For all these reasons—the fact that the “Quality Index” is at variance with firmly established economic principles, the fact that the functional relationship leads to unjustifiable trade-offs among the variables, the fact that the input data appear inconsistent-there is reason to suspect that the “Quality Index” would not be very helpful to personnel planners in discriminating among officers for retention, promotion, or assignment.
In fact, there is little reason to suspect that use of this index would replace, supplement, or even assist the reasoned judgment of Air Force personnel planners. Aggregation of education level, grade, skill, and length of service (experience) into an overall index provides the personnel planner with no new information and will often lead to erroneous conclusion.
Directorate of Personnel Planning, Hq USAF
Notes
1. “The Quality Index-A New Tool for Personnel Planners,” Air University Review, XVII, 2 (January-February 1966), pp. 57-65.
2. It can be argued, however, that to include both experience and pay grade in a quality-index relationship is to include the same factor twice. Given the nature of the military promotion system, TAFMS and pay grade are intercorrelated by a factor of r2 = .91; that is, at any given year of TAFMS, an officer’s rank can be correctly “guessed” 91 % of the time. (These calculations were made using Major Haffner’s own data. See p. 60, paragraph 2.) This means that two variables are included in the quality index which, mathematically at least, are virtually identical. In addition to implying inequities in the quality index, this phenomenon gives rise to complicated statistical problems in estimation which are insurmountable.

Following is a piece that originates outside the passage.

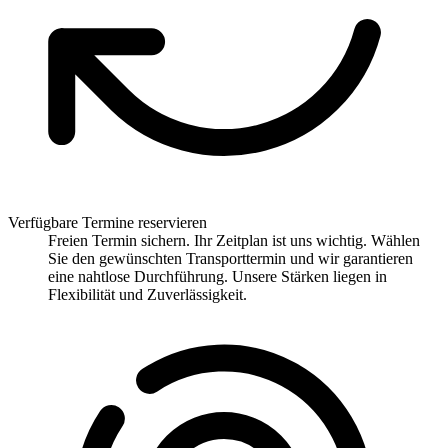
Verfügbare Termine reservieren
Freien Termin sichern. Ihr Zeitplan ist uns wichtig. Wählen
Sie den gewünschten Transporttermin und wir garantieren
eine nahtlose Durchführung. Unsere Stärken liegen in
Flexibilität und Zuverlässigkeit.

3. “The logarithmic function is used only to obtain a linear curve, the slope of which is somewhat easier to interpret.” Haffner, p. 59.
4. For a discussion of the production function, see, for example J. M. Henderson and R. E. Quandt, Microeconomic Theory (New York: McGraw-Hill Co., 1958).
5. This maxim was popularized by the Englishman Alfred Marshall in Principles of Economics in 1890, but its roots go back at least to the Austrian economist Karl Menger in 1871.
6. Let there be no mistake; the argument here is not that an officer’s absolute product (or “quality”) declines after a certain point in time and grade. But rather, after some saturation point, the extra quality produced by another year of service in the same grade is less than it was for the previous year. This is the economic rationale behind the Air Force’s policy that every officer should be considered for promotion at regular points in time, to prevent “quality stagnation.”
Major Haffner makes reply:
There are two principal points that I should like to stress. First, the “Q Index” was not intended to be a predictive number; rather, it is strictly a comparative number. Lieutenant Quigley is looking for a predictive device as one might surmise from his criticism, and for him the Q Index does not do the job. The second point is that although Lieutenant Quigley has dissected the Q Index with great skill, he offers no better way of evaluating or measuring the all-important attribute, Air Force officer quality.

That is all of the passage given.